There is no permanent electricity on this island, short of a few diesel generators; and the available resorts are primitive to say the least, barely more than “homestays” which are the Filipino version of a Bed and Breakfast.
So what makes Gigantes Sur in particular such an amazing place to connect with nature? A short walk along the beach at low tide will reveal the answer to that question, but one must be EXTREMELY careful. A fragile ecosystem lies right below your feet and it should be treated with respect, as there are no barriers, signs or any form of protection for the marine life here.
The shallow lagoon that serves a parking lot of the local fishing boats almost completely drains of water during low tide, revealing a multitude of life that you typically have to dive or snorkel to see.
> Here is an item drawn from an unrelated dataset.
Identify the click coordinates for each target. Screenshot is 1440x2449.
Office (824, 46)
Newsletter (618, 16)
Mating starfish, by the dozens dotted one section of the muddy beach; close enough to touch (but PLEASE don’t!).
An octopus, camouflaged by the sand and broken pieces of coral lies tucked away in its borough, waiting for unsuspecting prey to swim by.
A walk further towards the jetty will reveal hard corals sticking out of the shallow water. Honestly, I’m not sure how they survive these conditions with the sun beating down directly onto them in the open air, but they seem to have adapted well.
Soft coral and marine animals such as Sea Anemones can even be found on this beach, small in size, but thriving nonetheless.
The calcium carbonate skeletons of giant clams also dot the beach. While they are no longer living, their shells decorate the landscape and often times provide shelter for other creatures.
The island of Gigantes Sur is a reminder of decades past, when the ocean seemed to be so abundant and plentiful that it was unthinkable that humans could affect its vast resources. The largest reminder of this is the Sea Scallop. Being so easily accessible and abundant here, it is sometimes even referred to as “a beggar’s food” because it is literally cheaper than water.
Antonia Resort on the eastern tip of Gigantes Sur is a popular lunch spot for tours, the highlight being scallops for 1 peso each: that is two cents when translated to USD. Make sure to bring friends because the minimum order is 100 pieces, fresh and cooked to order.
Despite the low cost and availability of scallops here, we now know that seafood no longer comes with a never-ending supply. The world’s oceans and each of their ecosystems are extremely fragile and we must be responsible stewards of our planet.
Please keep that in mind if you plan on visiting the Islas de Gigantes and more particularly the beautiful island of Gigantes Sur.